Il pensait que le Sonderkommando serait là dans moins d’une heure. Le Dr H… fut un moment tenté de mettre Roman dans le secret, mais y renonça. Le Dr B… avait prescrit plus que la dose nécessaire. Le souffle coupé pendant quelques secondes, une stupeur passagère, tout cela ne devrait pas constituer des sensations biens nouvelles ou trop intolérables pour le vieux Roman.
Quand l’infirmière arriva avec ses quatre verres, aucun des malades ne lui demanda ce qu’ils contenaient. Le Dr H… ne saurait jamais si l’un d’entre eux avait compris. Il se retourna et regarda sa montre. Il craignait qu’au moment où ils allaient ingurgiter la dose, il n’y ait des bruits anormaux, différents de ceux que fait ordinairement un malade quand il absorbe un quelconque médicament. Il entendit l’infirmière murmurer : « Tenez, c’est pour vous », puis quelqu’un prendre une grande inspiration.
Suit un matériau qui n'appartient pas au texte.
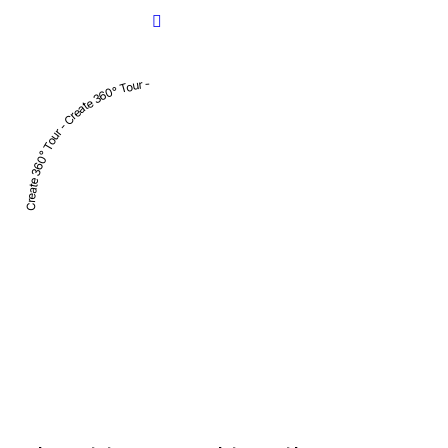
Create 360° Tour - Create 360° Tour -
Etait-ce l’infirmière ? Etait-ce un malade ? « Cette femme est vraiment l’héroïne du jour », pensa-t-il.
Quand il se retourna à nouveau, il vit l’infirmière en train de réveiller le musicien pour lui donner le verre. Le Dr B… qui avait enfilé une nouvelle blouse blanche regardait la scène à l’autre bout de la salle. Le Dr H… vint au chevet de Roman pour lui prendre son pouls. Il ne battait plus. Un peu plus loin le musicien s’efforçait d’ingurgiter cette curieuse mixture au goût d’amande.
Tout alla aussi simplement que H… l’avait espéré. Il les regarda – la bouche entrouverte mais pas de façon obscène, les yeux vitreux et désormais immunisés, les têtes en arrière et les mentons dressés vers le ciel – avec ce sentiment d’envie que tous les habitants du ghetto devaient ressentir pour ceux qui avaient réussi à s’échapper.